Changes to the adjudication process
The proposed new section 25(3)(a) confirms that adjudicators are empowered to determine if they have jurisdiction to decide a dispute.
For standard claims, adjudicators will still only have 10 business days after receipt of the adjudication response to finish their decisions.
For complex claims, the proposed new section 25A(3) will give adjudicators 15 days after receipt of adjudication response to finish their decisions. Where the claimant delivers a reply to new material, the adjudicator has 15 business days from receiving the reply.
The parties can still agree a longer timeframe for the adjudicator to make the decision. If the parties do not agree an extension, the adjudicator can unilaterally extend its decision making period by 5 business days.
Accumulation of new timeframes
The new regime means that the total timeframe for complex claims from delivery of a payment claim to delivery of an adjudicator's decision will increase from 35 days currently (plus any increases in time agreed between the parties for the adjudicator) to 75 days (plus up to an additional 15 days the adjudicator may grant to a respondent plus any extra time the parties agree to grant to the adjudicator).
Adjudicator's fees where decision is void and unenforceable
The proposed new section 35(6) provides that if a court finds that an adjudicator's decision is void and unenforceable, the adjudicator is still be entitled to be paid any fees or expenses for the adjudication, so long as they acted in good faith.
Part of adjudicator's decision affected by jurisdictional error
The proposed new section 37(4) states that if a court finds that only a part of an adjudicator's decision is affected by jurisdictional error, the court must identify the part affected by error and allow the part not affected by error to remain binding on the parties.
Thus, while the new regime provides new potential avenues for respondents to attack adjudication decisions, the consequences for claimants might not be as severe as under the existing regime.
Key actions for claimants and respondents
The Bill has been referred to the Transport, Housing and Local Government Committee, which is now calling for written submissions by 5.00pm on Monday, 16 June 2014. The Committee's report itself is due by 18 August 2014. It's an excellent opportunity for all players in the construction industry to express their views on any areas of concern.

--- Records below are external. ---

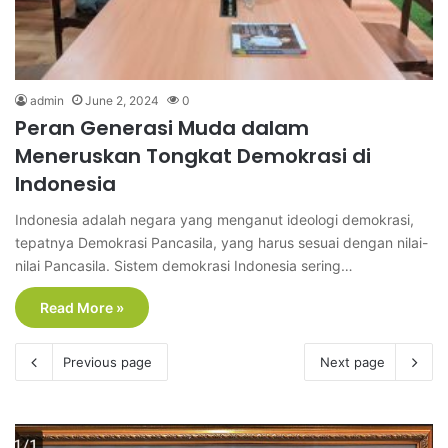
admin
June 2, 2024
0
Peran Generasi Muda dalam
Meneruskan Tongkat Demokrasi di
Indonesia
Indonesia adalah negara yang menganut ideologi demokrasi,
tepatnya Demokrasi Pancasila, yang harus sesuai dengan nilai-
nilai Pancasila. Sistem demokrasi Indonesia sering…
Read More »
Previous page
Next page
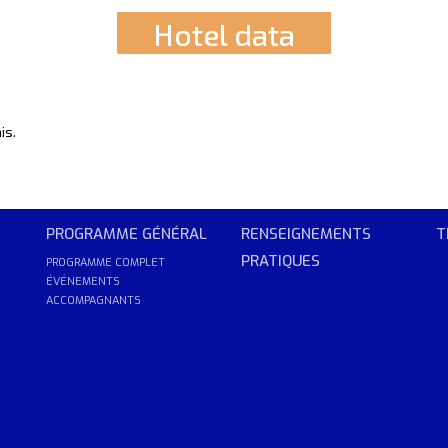
Hotel data
is
.
PROGRAMME GÉNÉRAL
RENSEIGNEMENTS
T
PRATIQUES
PROGRAMME COMPLET
ÉVÉNEMENTS
ACCOMPAGNANTS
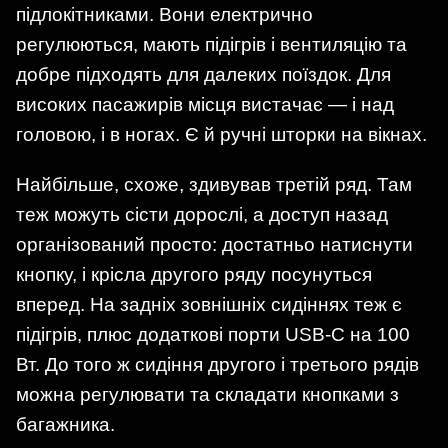
підлокітниками. Вони електрично
регулюються, мають підігрів і вентиляцію та
добре підходять для далеких поїздок. Для
високих пасажирів місця вистачає — і над
головою, і в ногах. Є й ручні шторки на вікнах.
Найбільше, схоже, здивував третій ряд. Там
теж можуть сісти дорослі, а доступ назад
організований просто: достатньо натиснути
кнопку, і крісла другого ряду посунуться
вперед. На задніх зовнішніх сидіннях теж є
підігрів, плюс додаткові порти USB-C на 100
Вт. До того ж сидіння другого і третього рядів
можна регулювати та складати кнопками з
багажника.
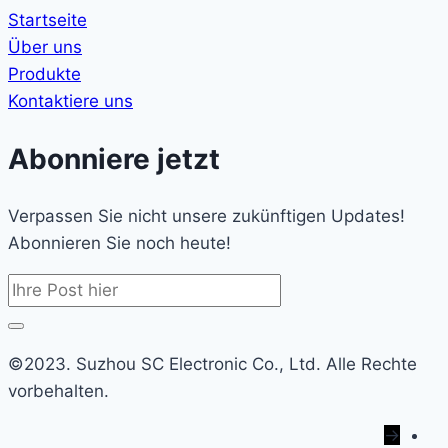
Startseite
Über uns
Produkte
Kontaktiere uns
Abonniere jetzt
Verpassen Sie nicht unsere zukünftigen Updates!
Abonnieren Sie noch heute!
©2023. Suzhou SC Electronic Co., Ltd. Alle Rechte
vorbehalten.
→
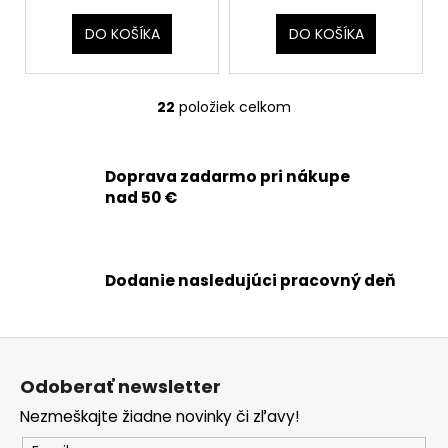
DO KOŠÍKA
DO KOŠÍKA
22
položiek celkom
O
v
l
Doprava zadarmo pri nákupe
á
nad 50 €
d
a
c
i
Dodanie nasledujúci pracovný deň
e
p
r
Z
v
á
k
Odoberať newsletter
p
y
Nezmeškajte žiadne novinky či zľavy!
ä
v
ý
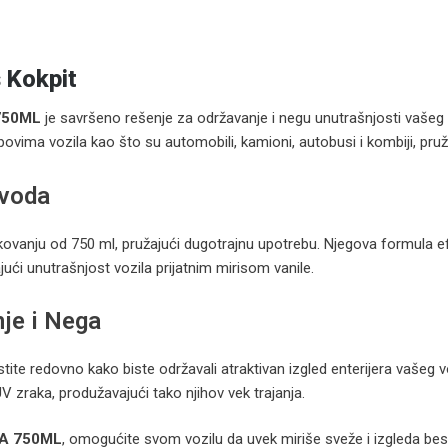
 Kokpit
 750ML
je savršeno rešenje za održavanje i negu unutrašnjosti vašeg 
ovima vozila kao što su automobili, kamioni, autobusi i kombiji, pružaj
zvoda
kovanju od 750 ml, pružajući dugotrajnu upotrebu. Njegova formula ef
ući unutrašnjost vozila prijatnim mirisom vanile.
nje i Nega
tite redovno kako biste održavali atraktivan izgled enterijera vašeg
V zraka, produžavajući tako njihov vek trajanja.
LA 750ML
, omogućite svom vozilu da uvek miriše sveže i izgleda be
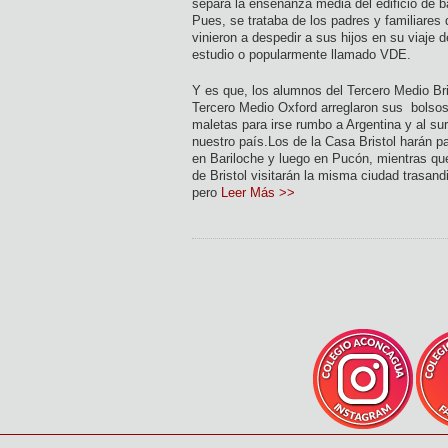
separa la enseñanza media del edificio de b
Pues, se trataba de los padres y familiares
vinieron a despedir a sus hijos en su viaje d
estudio o popularmente llamado VDE.
Y es que, los alumnos del Tercero Medio Bri
Tercero Medio Oxford arreglaron sus bolsos
maletas para irse rumbo a Argentina y al su
nuestro país.Los de la Casa Bristol harán p
en Bariloche y luego en Pucón, mientras qu
de Bristol visitarán la misma ciudad trasand
pero
Leer Más >>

Generally, however the new regime will make life a little easier for respondents in general. Contractors that are typically only claimants will need to be more patient, especially for complex claims.
Head contractors should feel some benefits, given they are open to the greatest number of claims from their subcontractors. However, this might not always be the case, such as where the head contractor's claim against its principal is a complex claim, but the claims it receives from its subcontractors are standard claims. In these cases, the head contractor is likely to face an increased lag between when it is the subject of an adverse adjudication decision in respect of a subcontractor claim and when it might obtain recovery from its principal.
Whether a claimant or respondent, anyone in the construction industry must be ready for these changes from day one, and educate their staff about them, including the receptionist who might physically receive payment claims, about the proper internal processes for handling them.
Claimants will need to understand not just the new timeframes and processes, but also the crucial new distinction between standard and complex payment claims.
As for respondents, longer timeframes and possible relief for missed or late payment schedules will not absolve them of the responsibility to deal promptly and properly with payment claims.